Activity: Here the job is to transcribe the data verbatim while leaving each picture out.

Material provided Start Marker

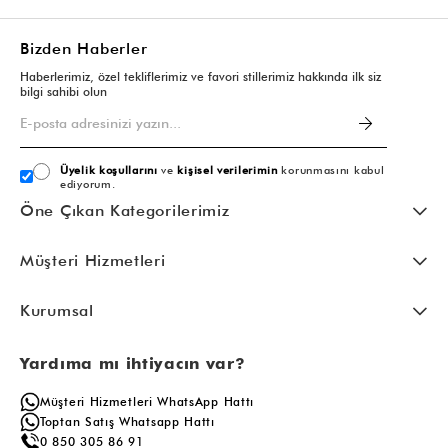
Bizden Haberler
Haberlerimiz, özel tekliflerimiz ve favori stillerimiz hakkında ilk siz
bilgi sahibi olun
Üyelik koşullarını
ve
kişisel verilerimin
korunmasını kabul
ediyorum.
Öne Çıkan Kategorilerimiz
Müşteri Hizmetleri
Kurumsal
Yardıma mı ihtiyacın var?
Müşteri Hizmetleri WhatsApp Hattı
Toptan Satış Whatsapp Hattı
0 850 305 86 91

Material provided End Marker

Written answer:
Bizden Haberler
Haberlerimiz, özel tekliflerimiz ve favori stillerimiz hakkında ilk siz
bilgi sahibi olun
Üyelik koşullarını
ve
kişisel verilerimin
korunmasını kabul
ediyorum.
Öne Çıkan Kategorilerimiz
Müşteri Hizmetleri
Kurumsal
Yardıma mı ihtiyacın var?
Müşteri Hizmetleri WhatsApp Hattı
Toptan Satış Whatsapp Hattı
0 850 305 86 91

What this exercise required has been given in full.